> **Records provided**
========================

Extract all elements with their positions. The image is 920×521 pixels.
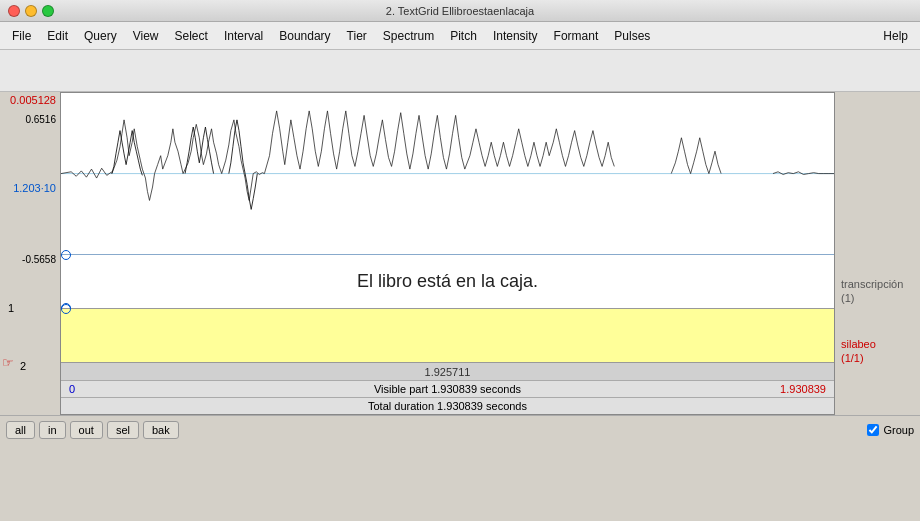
toolbar-strip xyxy=(0,50,920,92)
window-controls xyxy=(8,5,54,17)
tier1-text: El libro está en la caja. xyxy=(357,271,538,292)
tier1-circle-left xyxy=(61,250,71,260)
sel-button[interactable]: sel xyxy=(107,421,139,439)
tier2-number: 2 xyxy=(20,360,26,372)
visible-info-bar: 0 Visible part 1.930839 seconds 1.930839 xyxy=(61,381,834,397)
right-labels: transcripción(1) silabeo(1/1) xyxy=(835,92,920,415)
center-panel: El libro está en la caja. 1.925711 0 Vis… xyxy=(60,92,835,415)
menu-formant[interactable]: Formant xyxy=(546,26,607,46)
visible-start: 0 xyxy=(69,383,75,395)
group-label: Group xyxy=(883,424,914,436)
amplitude-bottom-label: -0.5658 xyxy=(22,254,56,265)
tier2-annotation[interactable] xyxy=(61,309,834,363)
time-position-value: 1.925711 xyxy=(425,366,471,378)
menu-bar: File Edit Query View Select Interval Bou… xyxy=(0,22,920,50)
menu-select[interactable]: Select xyxy=(167,26,216,46)
out-button[interactable]: out xyxy=(70,421,103,439)
tier1-number: 1 xyxy=(8,302,14,314)
group-checkbox[interactable] xyxy=(867,424,879,436)
visible-end: 1.930839 xyxy=(780,383,826,395)
tier1-right-label: transcripción(1) xyxy=(841,277,903,306)
close-button[interactable] xyxy=(8,5,20,17)
bottom-toolbar: all in out sel bak Group xyxy=(0,415,920,443)
menu-boundary[interactable]: Boundary xyxy=(271,26,338,46)
menu-query[interactable]: Query xyxy=(76,26,125,46)
menu-file[interactable]: File xyxy=(4,26,39,46)
menu-interval[interactable]: Interval xyxy=(216,26,271,46)
tier2-ear-icon: ☞ xyxy=(2,355,14,370)
title-bar: 2. TextGrid Ellibroestaenlacaja xyxy=(0,0,920,22)
menu-pulses[interactable]: Pulses xyxy=(606,26,658,46)
visible-text: Visible part 1.930839 seconds xyxy=(374,383,521,395)
tier2-circle xyxy=(61,304,71,314)
left-axis: 0.005128 0.6516 1.203·10 -0.5658 1 ☞ 2 xyxy=(0,92,60,415)
time-position-bar: 1.925711 xyxy=(61,363,834,381)
menu-tier[interactable]: Tier xyxy=(339,26,375,46)
menu-view[interactable]: View xyxy=(125,26,167,46)
in-button[interactable]: in xyxy=(39,421,66,439)
minimize-button[interactable] xyxy=(25,5,37,17)
total-duration-text: Total duration 1.930839 seconds xyxy=(368,400,527,412)
amplitude-top-label: 0.6516 xyxy=(25,114,56,125)
tier1-annotation[interactable]: El libro está en la caja. xyxy=(61,255,834,309)
all-button[interactable]: all xyxy=(6,421,35,439)
tier2-right-label: silabeo(1/1) xyxy=(841,337,876,366)
group-checkbox-container[interactable]: Group xyxy=(867,424,914,436)
waveform-svg xyxy=(61,93,834,254)
total-duration-bar: Total duration 1.930839 seconds xyxy=(61,398,834,414)
bak-button[interactable]: bak xyxy=(143,421,179,439)
menu-pitch[interactable]: Pitch xyxy=(442,26,485,46)
menu-intensity[interactable]: Intensity xyxy=(485,26,546,46)
menu-help[interactable]: Help xyxy=(875,26,916,46)
time-cursor-label: 0.005128 xyxy=(10,94,56,106)
waveform-area[interactable] xyxy=(61,93,834,255)
menu-spectrum[interactable]: Spectrum xyxy=(375,26,442,46)
maximize-button[interactable] xyxy=(42,5,54,17)
menu-edit[interactable]: Edit xyxy=(39,26,76,46)
window-title: 2. TextGrid Ellibroestaenlacaja xyxy=(386,5,534,17)
amplitude-center-label: 1.203·10 xyxy=(13,182,56,194)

========================

> **Problem details**
Reading through the records above, report each line in which the string "left" is found.

> **Exercise solution**
tier1-circle-left xyxy=(61,250,71,260)
left-axis: 0.005128 0.6516 1.203·10 -0.5658 1 ☞ 2 xyxy=(0,92,60,415)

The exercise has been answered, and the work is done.